From: Benjamin Riefenstahl
Subject: Re: addpm.c: DdeConnect() without timeout
Date: Mon, 03 May 2004 16:51:50 +0200
User-agent: Gnus/5.1001 (Gnus v5.10.1) Emacs/21.3.50 (gnu/linux)

Hi Jason, all,


> "Dhruva Krishnamurthy" <address@hidden> writes:
>> I found that it is getting stuck in DdeConnect(). I am not aware of
>> DDE mechanism but feel we should have a time out. [...]

Jason Rumney <address@hidden> writes:
> [...]
> Could it be due to access rights to the Start Menu or registry?

If I may put in some of my own experience with DDE here:

The usual place where DDE connections block is during service
discovery.  The DDE mechanism will broadcast a message to find its
peer and it will wait for all applications to answer.
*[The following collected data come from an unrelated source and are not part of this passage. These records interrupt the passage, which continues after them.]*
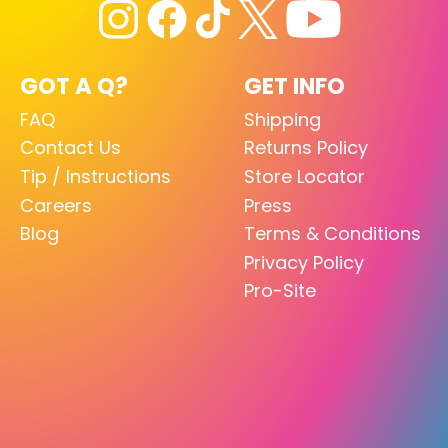
GOT A Q?
GET INFO
FAQ
Shipping
Contact Us
Returns Policy
Tip / Instructions
Store Locator
Careers
Press
Blog
Terms & Conditions
Privacy Policy
Pro-Site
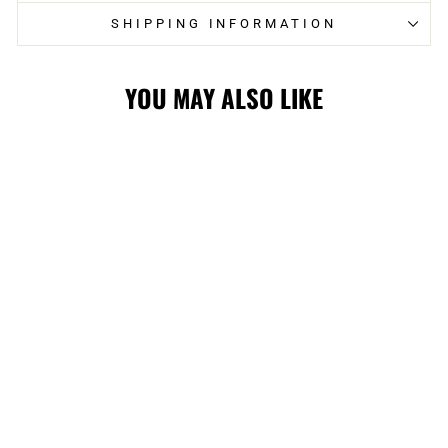
SHIPPING INFORMATION
YOU MAY ALSO LIKE
FLAMES KIDS
JACQUARD CUFF
POM
$24.99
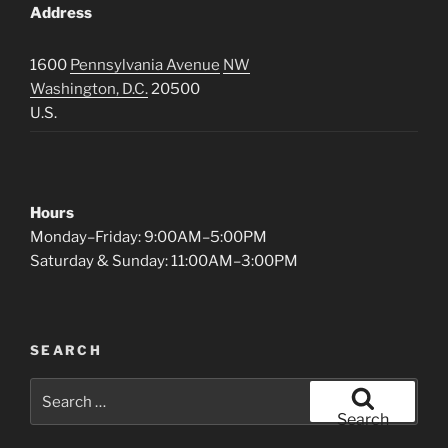
Address
1600
Pennsylvania Avenue
NW
Washington, D.C.
20500
U.S.
Hours
Monday–Friday: 9:00AM–5:00PM
Saturday & Sunday: 11:00AM–3:00PM
SEARCH
Search
for:
Search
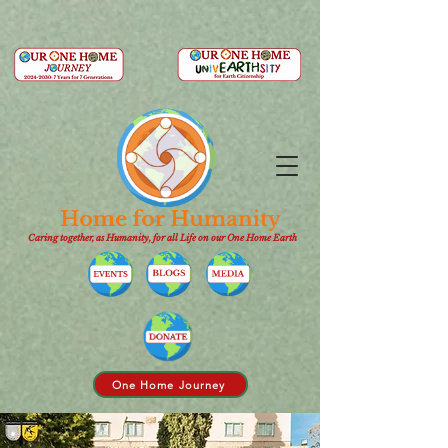
Caring together, as Humanity, for all Life on our One Home Earth
One Home Journey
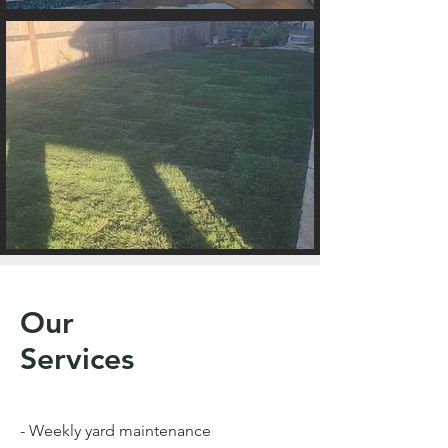
Our
Services
- Weekly yard maintenance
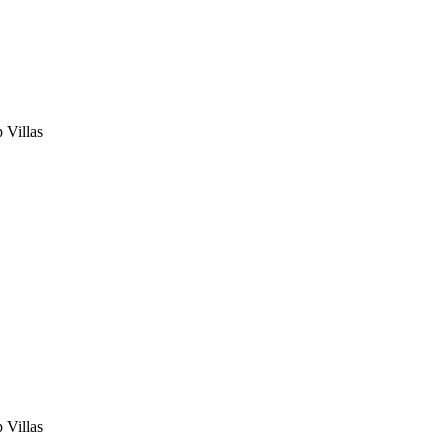
 Villas
 Villas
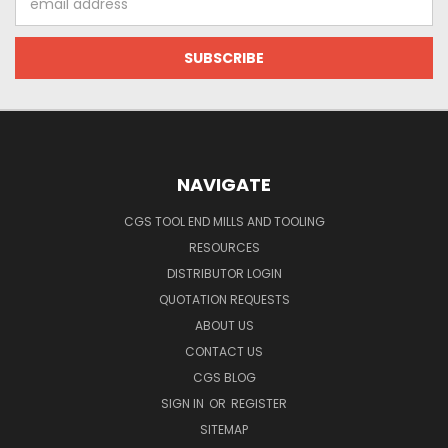
Address
NAVIGATE
CGS TOOL END MILLS AND TOOLING
RESOURCES
DISTRIBUTOR LOGIN
QUOTATION REQUESTS
ABOUT US
CONTACT US
CGS BLOG
SIGN IN
OR
REGISTER
SITEMAP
If any thread in any application has a message queue, it gets the
broadcast message regardless whether it's actually doing DDE or not.
Normally, even if the application doesn't handle the message itself,
it will pass it on to the Windows default handler and that will do the
right thing.  But if the thread doesn't handle the message at all, the
DDE discovery is stuck at that point.

A message queue gets installed automatically, once a thread calls
GetMessage() for the first time.  Some applications do that only
temporarily (e.g. like for a message box) and after that they never
service their queue again.  Curiously, the docs for
MsgWaitForMultipleObjects() seem to be the only place in MSDN that
actually mentions this problem.  Of course that page just says, "don't
do that."

DDE was designed for the cooperative 16-bit Windows system where such
an application would have brought the system to a complete halt
anyway, so there was no propblem there.  In the preemptive 32-bit
Windows environment DDE is not a reliable IPC mechanism.
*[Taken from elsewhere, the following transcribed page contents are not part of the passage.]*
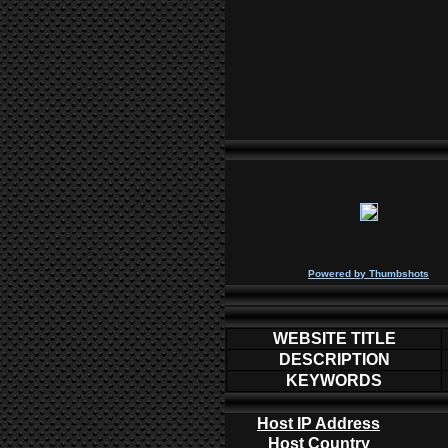
P
owered by
Thumbshots
WEBSITE TITLE
DESCRIPTION
KEYWORDS
Host IP Address
Host Country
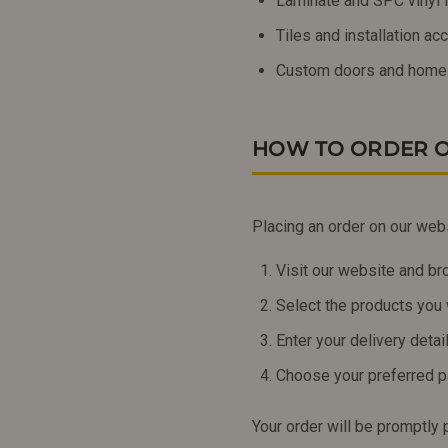
Laminate and SPC vinyl f
Tiles and installation a
Custom doors and home
HOW TO ORDER O
Placing an order on our web
Visit our website and br
Select the products you 
Enter your delivery deta
Choose your preferred 
Your order will be promptly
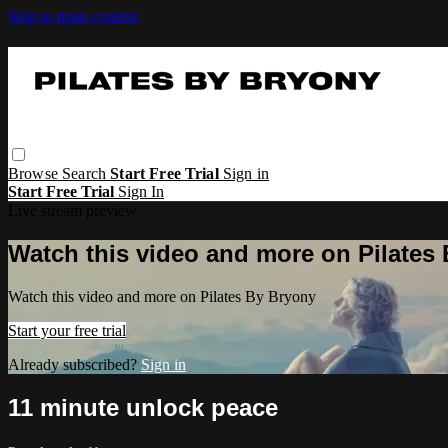
Skip to main content
Browse
Search
Start Free Trial
Sign in
Start Free Trial
Sign In
Live stream preview
Watch this video and more on Pilates
Watch this video and more on Pilates By Bryony
Start your free trial
Already subscribed?
Sign in
11 minute unlock peace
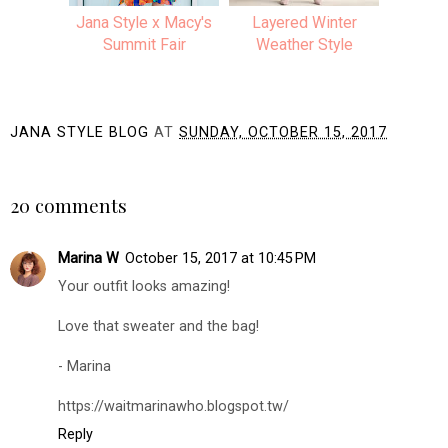
Jana Style x Macy's
Layered Winter
Summit Fair
Weather Style
JANA STYLE BLOG
AT
SUNDAY, OCTOBER 15, 2017
SHARE
20 comments
Marina W
October 15, 2017 at 10:45 PM
Your outfit looks amazing!
Love that sweater and the bag!
- Marina
https://waitmarinawho.blogspot.tw/
Reply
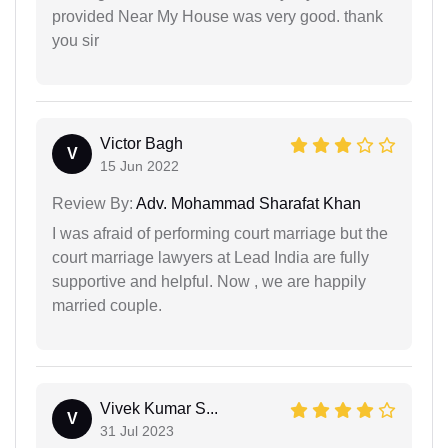
provided Near My House was very good. thank
you sir
Victor Bagh
V
15 Jun 2022
Review By:
Adv. Mohammad Sharafat Khan
I was afraid of performing court marriage but the
court marriage lawyers at Lead India are fully
supportive and helpful. Now , we are happily
married couple.
Vivek Kumar S...
V
31 Jul 2023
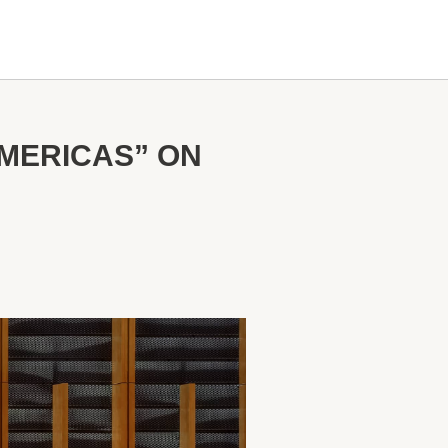
AMERICAS” ON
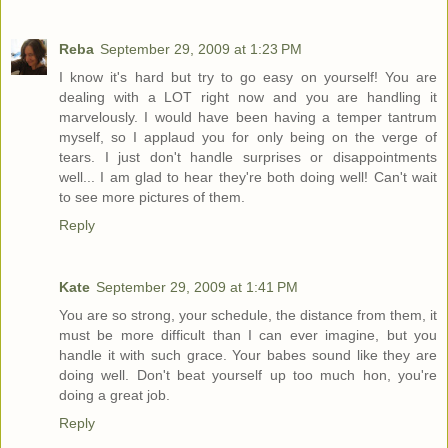
Reba
September 29, 2009 at 1:23 PM
I know it's hard but try to go easy on yourself! You are
dealing with a LOT right now and you are handling it
marvelously. I would have been having a temper tantrum
myself, so I applaud you for only being on the verge of
tears. I just don't handle surprises or disappointments
well... I am glad to hear they're both doing well! Can't wait
to see more pictures of them.
Reply
Kate
September 29, 2009 at 1:41 PM
You are so strong, your schedule, the distance from them, it
must be more difficult than I can ever imagine, but you
handle it with such grace. Your babes sound like they are
doing well. Don't beat yourself up too much hon, you're
doing a great job.
Reply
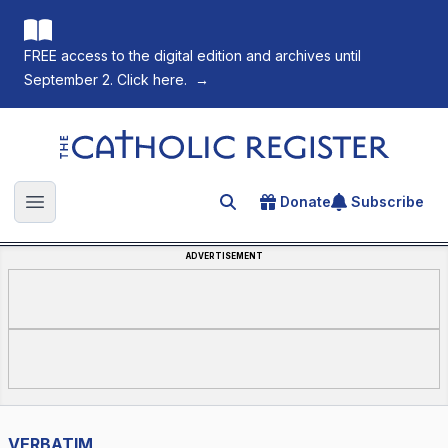
FREE access to the digital edition and archives until
September 2. Click here.
→
The Catholic Register
Donate
Subscribe
Search for an article
Open main menu
ADVERTISEMENT
VERBATIM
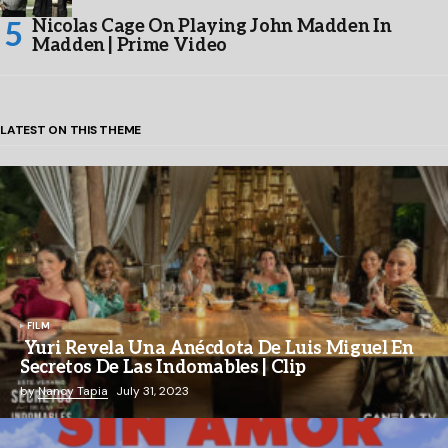
Nicolas Cage On Playing John Madden In
Madden | Prime Video
LATEST ON THIS THEME
FILM
Yuri Revela Una Anécdota De Luis Miguel En
Secretos De Las Indomables | Clip
by
Nancy Tapia
July 31, 2023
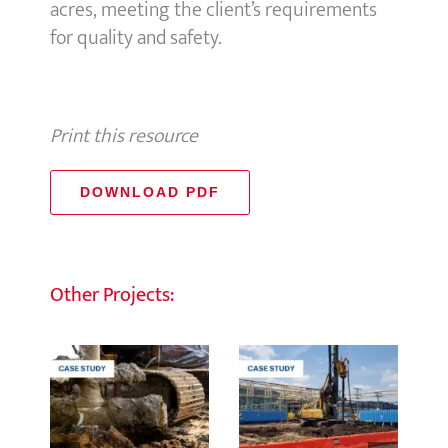
acres, meeting the client’s requirements
for quality and safety.
Print this resource
DOWNLOAD PDF
Other Projects:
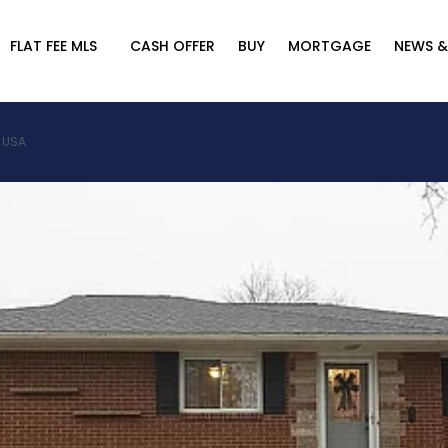
FLAT FEE MLS
CASH OFFER
BUY
MORTGAGE
NEWS &
, USA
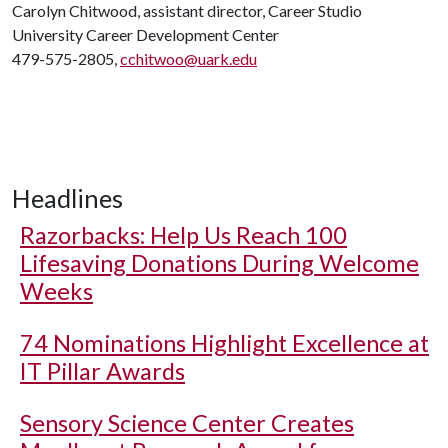
Carolyn Chitwood, assistant director, Career Studio
University Career Development Center
479-575-2805,
cchitwoo@uark.edu
Headlines
Razorbacks: Help Us Reach 100
Lifesaving Donations During Welcome
Weeks
74 Nominations Highlight Excellence at
IT Pillar Awards
Sensory Science Center Creates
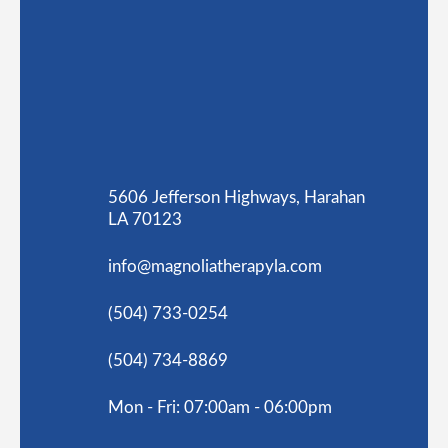
5606 Jefferson Highways, Harahan
LA 70123
info@magnoliatherapyla.com
(504) 733-0254
(504) 734-8869
Mon - Fri: 07:00am - 06:00pm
Consequences: Use a timeout and abort the operation.  I'm not sure how
to do that with DDEML.  Probably a separate thread would have to be
used to interrupt the call to DdeConnect().  For an installation
program this is probably overkill, though.  From the user side, if the
user runs into the problem, he can try to stop all non-essential
processes and call the installation process again.